La histórica aspiración argentina de reconectar el territorio nacional a través de un corredor ferroviario de alta prestación entre Buenos Aires y Tucumán emerge hoy, ante las nuevas exigencias de la logística global y la movilidad federal, como una necesidad estratégica más que como una utopía. La implementación de un tren rápido, diseñado bajo una lógica de uso mixto que combine el transporte de pasajeros con la logística de carga, exige un análisis técnico exhaustivo que trascienda la mera visión romántica del ferrocarril para adentrarse en la complejidad de su sostenibilidad económica, la seguridad operativa y el impacto demográfico en las provincias del interior.

​Desde el punto de vista de la factibilidad técnica, el principal escollo reside en la incompatibilidad de las geometrías de vía y las especificaciones de carga. Mientras que los servicios de pasajeros de alta velocidad requieren radios de curvatura amplios y una superestructura de vía rígida para minimizar vibraciones y mantener la estabilidad a velocidades superiores a los 200 km/h, el transporte de carga masivo, por su naturaleza de gran tonelaje por eje, impone una fatiga estructural en la infraestructura que acelera el desgaste de los componentes. La solución técnica más viable para este corredor no sería un tren bala tradicional, sino un sistema ferroviario de "alta prestación" que contemple una arquitectura de doble vía segregada en las zonas críticas o bien, en su defecto, una infraestructura de vía pesada capaz de soportar trenes de carga nocturnos y formaciones de pasajeros de media y larga distancia en horarios diurnos. La inversión necesaria para transformar el actual trazado del Ferrocarril Mitre implicaría una capitalización masiva en términos de rectificación de trazas, modernización de sistemas de señalamiento ATP (Automatic Train Protection) y el cerramiento total del tendido para garantizar estándares internacionales de seguridad operativa, evitando cualquier interacción a nivel con vehículos particulares.

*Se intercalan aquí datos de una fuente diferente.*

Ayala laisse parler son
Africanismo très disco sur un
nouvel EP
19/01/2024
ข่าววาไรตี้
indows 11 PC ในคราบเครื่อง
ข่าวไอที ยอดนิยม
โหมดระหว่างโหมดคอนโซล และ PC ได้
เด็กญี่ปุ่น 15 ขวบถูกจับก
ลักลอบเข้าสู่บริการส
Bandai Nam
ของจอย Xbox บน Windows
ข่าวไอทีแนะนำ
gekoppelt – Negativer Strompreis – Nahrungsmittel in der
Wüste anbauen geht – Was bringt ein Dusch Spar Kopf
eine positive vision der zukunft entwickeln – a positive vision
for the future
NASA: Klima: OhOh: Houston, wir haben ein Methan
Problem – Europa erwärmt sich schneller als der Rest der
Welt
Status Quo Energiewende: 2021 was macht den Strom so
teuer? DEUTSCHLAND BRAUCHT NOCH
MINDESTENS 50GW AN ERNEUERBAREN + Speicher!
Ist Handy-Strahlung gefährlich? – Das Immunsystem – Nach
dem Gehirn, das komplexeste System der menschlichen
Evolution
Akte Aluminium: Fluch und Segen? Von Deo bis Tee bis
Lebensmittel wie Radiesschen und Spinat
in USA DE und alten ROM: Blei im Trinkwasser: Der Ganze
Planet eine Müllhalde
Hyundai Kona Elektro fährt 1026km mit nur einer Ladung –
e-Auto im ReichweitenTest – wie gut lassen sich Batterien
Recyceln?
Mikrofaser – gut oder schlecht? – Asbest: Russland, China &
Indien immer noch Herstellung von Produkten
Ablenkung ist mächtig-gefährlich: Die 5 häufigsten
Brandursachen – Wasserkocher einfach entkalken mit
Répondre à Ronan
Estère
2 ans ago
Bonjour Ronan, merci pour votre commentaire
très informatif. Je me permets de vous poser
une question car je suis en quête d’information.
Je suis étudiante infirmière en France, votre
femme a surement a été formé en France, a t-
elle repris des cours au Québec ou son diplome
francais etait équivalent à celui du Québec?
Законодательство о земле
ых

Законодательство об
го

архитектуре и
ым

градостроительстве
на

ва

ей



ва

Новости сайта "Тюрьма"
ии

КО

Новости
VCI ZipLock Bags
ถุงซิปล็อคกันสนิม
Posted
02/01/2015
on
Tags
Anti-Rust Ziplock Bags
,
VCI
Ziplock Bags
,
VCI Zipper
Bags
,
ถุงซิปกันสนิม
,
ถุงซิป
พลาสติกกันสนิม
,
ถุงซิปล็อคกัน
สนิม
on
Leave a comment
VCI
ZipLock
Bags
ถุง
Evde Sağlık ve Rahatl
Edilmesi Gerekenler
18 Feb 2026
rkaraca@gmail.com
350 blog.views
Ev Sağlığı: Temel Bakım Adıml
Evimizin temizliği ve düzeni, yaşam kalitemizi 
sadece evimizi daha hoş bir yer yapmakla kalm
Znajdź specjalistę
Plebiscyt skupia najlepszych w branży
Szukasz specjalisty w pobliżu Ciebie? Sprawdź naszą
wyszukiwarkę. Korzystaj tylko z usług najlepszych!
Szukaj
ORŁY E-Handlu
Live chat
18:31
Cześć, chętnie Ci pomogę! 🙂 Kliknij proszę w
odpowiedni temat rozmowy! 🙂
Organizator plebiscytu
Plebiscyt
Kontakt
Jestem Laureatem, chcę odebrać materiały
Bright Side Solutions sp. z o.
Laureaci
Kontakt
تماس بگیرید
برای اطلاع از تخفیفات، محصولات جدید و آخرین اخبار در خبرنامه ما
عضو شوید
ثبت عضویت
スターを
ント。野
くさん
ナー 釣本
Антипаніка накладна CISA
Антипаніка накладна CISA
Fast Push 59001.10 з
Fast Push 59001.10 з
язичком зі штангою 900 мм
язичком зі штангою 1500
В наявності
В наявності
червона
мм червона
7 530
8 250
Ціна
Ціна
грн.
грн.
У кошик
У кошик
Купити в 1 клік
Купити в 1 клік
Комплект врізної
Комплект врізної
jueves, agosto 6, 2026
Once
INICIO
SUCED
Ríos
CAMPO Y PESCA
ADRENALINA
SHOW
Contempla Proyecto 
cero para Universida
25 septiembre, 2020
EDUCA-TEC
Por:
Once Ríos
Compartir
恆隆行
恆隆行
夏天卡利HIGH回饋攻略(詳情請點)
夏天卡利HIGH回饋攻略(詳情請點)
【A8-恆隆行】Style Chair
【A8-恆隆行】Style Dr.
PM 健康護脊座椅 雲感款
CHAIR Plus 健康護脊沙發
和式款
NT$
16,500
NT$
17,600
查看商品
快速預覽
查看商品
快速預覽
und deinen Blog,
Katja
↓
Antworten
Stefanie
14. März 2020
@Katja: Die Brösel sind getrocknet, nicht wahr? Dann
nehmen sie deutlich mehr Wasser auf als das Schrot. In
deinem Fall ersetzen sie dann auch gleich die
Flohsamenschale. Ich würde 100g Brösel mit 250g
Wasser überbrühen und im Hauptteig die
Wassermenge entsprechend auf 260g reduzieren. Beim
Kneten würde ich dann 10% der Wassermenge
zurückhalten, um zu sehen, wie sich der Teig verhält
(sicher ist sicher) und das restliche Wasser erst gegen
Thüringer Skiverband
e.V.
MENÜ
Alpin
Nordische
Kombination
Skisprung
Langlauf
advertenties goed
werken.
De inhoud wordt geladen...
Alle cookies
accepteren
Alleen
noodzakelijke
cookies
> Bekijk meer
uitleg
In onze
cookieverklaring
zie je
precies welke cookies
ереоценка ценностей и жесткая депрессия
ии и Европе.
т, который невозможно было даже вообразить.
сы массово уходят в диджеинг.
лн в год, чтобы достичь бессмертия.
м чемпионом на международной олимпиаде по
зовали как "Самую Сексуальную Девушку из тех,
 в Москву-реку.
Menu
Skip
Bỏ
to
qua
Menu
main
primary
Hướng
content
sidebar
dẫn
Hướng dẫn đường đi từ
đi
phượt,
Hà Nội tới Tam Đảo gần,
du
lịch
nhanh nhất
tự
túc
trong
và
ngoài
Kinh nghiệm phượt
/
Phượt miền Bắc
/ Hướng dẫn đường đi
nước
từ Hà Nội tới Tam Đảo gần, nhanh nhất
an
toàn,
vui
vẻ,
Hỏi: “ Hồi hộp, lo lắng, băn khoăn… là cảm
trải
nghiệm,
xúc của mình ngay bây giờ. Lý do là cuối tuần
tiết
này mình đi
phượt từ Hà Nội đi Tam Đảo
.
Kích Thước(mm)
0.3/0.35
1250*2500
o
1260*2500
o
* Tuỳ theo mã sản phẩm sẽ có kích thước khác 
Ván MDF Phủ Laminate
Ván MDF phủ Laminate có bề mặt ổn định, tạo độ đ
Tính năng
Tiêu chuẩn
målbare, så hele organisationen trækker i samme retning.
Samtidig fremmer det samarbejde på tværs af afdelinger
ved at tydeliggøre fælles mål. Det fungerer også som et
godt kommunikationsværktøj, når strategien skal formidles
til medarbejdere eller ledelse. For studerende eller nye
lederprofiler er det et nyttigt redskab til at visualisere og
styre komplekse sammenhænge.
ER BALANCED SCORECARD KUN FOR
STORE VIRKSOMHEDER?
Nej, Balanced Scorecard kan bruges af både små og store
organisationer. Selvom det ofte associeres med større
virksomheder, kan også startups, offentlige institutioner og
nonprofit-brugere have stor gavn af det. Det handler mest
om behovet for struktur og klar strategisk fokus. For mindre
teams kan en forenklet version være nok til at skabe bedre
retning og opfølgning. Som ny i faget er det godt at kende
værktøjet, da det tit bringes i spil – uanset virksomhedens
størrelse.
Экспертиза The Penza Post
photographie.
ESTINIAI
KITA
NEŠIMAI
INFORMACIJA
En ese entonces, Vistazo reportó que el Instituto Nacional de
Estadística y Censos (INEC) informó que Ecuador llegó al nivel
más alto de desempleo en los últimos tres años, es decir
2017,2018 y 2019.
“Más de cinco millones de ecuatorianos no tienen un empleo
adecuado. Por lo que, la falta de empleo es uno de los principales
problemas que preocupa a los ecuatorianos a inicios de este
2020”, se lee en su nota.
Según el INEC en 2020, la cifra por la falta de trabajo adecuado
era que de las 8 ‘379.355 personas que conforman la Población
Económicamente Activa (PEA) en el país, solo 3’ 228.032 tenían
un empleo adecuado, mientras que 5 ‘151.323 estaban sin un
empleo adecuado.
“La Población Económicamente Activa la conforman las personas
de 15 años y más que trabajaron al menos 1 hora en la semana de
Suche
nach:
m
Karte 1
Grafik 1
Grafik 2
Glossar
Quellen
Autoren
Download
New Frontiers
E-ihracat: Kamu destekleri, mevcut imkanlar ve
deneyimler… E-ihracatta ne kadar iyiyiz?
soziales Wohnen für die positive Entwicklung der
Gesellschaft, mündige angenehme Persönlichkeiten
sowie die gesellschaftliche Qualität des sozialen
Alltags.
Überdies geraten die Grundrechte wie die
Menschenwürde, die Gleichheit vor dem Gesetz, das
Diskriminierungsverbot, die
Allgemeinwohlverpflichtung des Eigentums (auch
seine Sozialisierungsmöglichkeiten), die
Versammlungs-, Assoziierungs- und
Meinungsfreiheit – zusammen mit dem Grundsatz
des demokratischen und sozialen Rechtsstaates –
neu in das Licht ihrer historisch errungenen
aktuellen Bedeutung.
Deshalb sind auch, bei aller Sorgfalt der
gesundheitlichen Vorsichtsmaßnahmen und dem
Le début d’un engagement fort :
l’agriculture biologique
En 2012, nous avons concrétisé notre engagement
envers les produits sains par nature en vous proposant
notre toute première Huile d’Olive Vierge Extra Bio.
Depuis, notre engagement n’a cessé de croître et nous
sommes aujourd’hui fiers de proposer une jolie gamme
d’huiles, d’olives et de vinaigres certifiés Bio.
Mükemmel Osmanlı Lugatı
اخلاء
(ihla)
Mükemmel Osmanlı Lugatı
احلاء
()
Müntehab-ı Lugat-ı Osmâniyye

​En el ámbito económico, la rentabilidad no puede ser analizada exclusivamente bajo la métrica del retorno directo sobre el capital, sino a través de la externalización de beneficios. Un sistema mixto permitiría que la carga —especialmente productos de economías regionales de alto valor agregado del NOA— financie la operación mediante tarifas competitivas, mientras que el transporte de pasajeros aporte valor social y dinamismo comercial. El desafío radica en la gestión de costos operativos: la alta frecuencia necesaria para que el servicio de pasajeros sea atractivo frente al transporte aéreo y automotor requiere una ocupación constante que solo se logra mediante una capilaridad inteligente. En este sentido, la sugerencia de una red de paradas estratégicas en nodos como Rosario, Villa María, Córdoba, Santiago del Estero y San Miguel de Tucumán no solo responde a una necesidad de conectividad urbana, sino que actúa como un catalizador demográfico. Estas estaciones actuarían como centros de transferencia intermodal donde la logística de "última milla" se vincularía con el ferrocarril, permitiendo que las ciudades intermedias retengan valor económico y frenen la migración pendular hacia los grandes centros urbanos.

​Desde una mirada netamente federal, la seguridad es el pilar fundamental que sostendría la viabilidad del proyecto. La implementación de tecnologías de comunicación digital y sistemas de monitoreo remoto es imprescindible para integrar una operación mixta que, en un país de las dimensiones de Argentina, requiere una coordinación centralizada de flujos. Un sistema de este tipo no solo reduciría drásticamente el costo logístico que hoy sofoca a los productores del norte argentino —al disminuir la dependencia del camión, que es ineficiente en términos de toneladas-kilómetro frente al tren—, sino que también posicionaría a Tucumán nuevamente como el corazón logístico del NOA. La inversión necesaria, aunque monumental, debe ser entendida como un activo de infraestructura pública que, bajo un modelo de gestión mixta, podría atraer financiamiento privado interesado en la explotación de la capacidad de carga, garantizando así que la modernización del riel no sea un gasto, sino el motor de una nueva etapa productiva.

​¿Considera usted que la implementación de un modelo de gestión público-privada es la estrategia más adecuada para atraer el capital necesario y garantizar la sostenibilidad operativa de un proyecto ferroviario de esta magnitud?